On 11/17/22 8:53 PM, Charles R Harris wrote:
On Thu, Nov 17, 2022 at 6:30 PM Scott Ransom <sransom@nrao.edu <mailto:sransom@nrao.edu>> wrote:
On 11/17/22 7:13 PM, Charles R Harris wrote: > > > On Thu, Nov 17, 2022 at 3:15 PM Ralf Gommers <ralf.gommers@gmail.com <mailto:ralf.gommers@gmail.com> > <mailto:ralf.gommers@gmail.com <mailto:ralf.gommers@gmail.com>>> wrote: > > Hi all, > > We have to do something about long double support. This is something I wanted to propose a long > time ago already, and moving build systems has resurfaced the pain yet again. > > This is not a full proposal yet, but the start of a discussion and gradual plan of attack. <snip> > I would agree that extended precision is pretty useless, IIRC, it was mostly intended as an accurate > way to produce double precision results.

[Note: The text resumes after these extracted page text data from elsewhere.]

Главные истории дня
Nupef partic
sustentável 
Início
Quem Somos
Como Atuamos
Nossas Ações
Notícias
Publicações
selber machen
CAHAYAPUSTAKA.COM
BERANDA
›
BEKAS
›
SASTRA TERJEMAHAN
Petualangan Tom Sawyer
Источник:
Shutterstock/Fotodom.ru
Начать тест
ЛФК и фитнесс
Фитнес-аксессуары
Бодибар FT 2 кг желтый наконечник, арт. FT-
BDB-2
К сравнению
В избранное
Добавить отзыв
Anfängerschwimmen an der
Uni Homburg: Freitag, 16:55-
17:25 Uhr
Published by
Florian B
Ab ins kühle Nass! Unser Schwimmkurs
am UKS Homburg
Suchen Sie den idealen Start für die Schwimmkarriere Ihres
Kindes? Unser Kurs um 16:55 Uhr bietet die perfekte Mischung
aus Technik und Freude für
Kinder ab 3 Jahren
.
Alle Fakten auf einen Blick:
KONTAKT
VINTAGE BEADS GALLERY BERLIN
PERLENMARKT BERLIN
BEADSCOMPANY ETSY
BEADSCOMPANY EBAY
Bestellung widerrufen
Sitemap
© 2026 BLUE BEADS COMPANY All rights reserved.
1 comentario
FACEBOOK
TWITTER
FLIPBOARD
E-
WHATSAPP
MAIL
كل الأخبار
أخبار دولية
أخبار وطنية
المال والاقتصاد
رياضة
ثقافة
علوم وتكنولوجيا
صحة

That idea was eventually dropped as not very useful. I'd > happily do away with subnormal doubles as well, they were another not very useful idea. And strictly > speaking, we should not support IBM double-double either, it is not in the IEEE standard. > > That said, I would like to have a quad precision type. That precision is useful for some things, and > I have a dream that someday it can be used for a time type. Unfortunately, last time I looked > around, none of the available implementations had a NumPy compatible license. > > The tricky thing here is to not break downstream projects, but that may be unavoidable. I suspect > the fallout will not be that bad. > > Chuck
A quick response from one of the leaders of a team that requires 80bit extended precision for astronomical work...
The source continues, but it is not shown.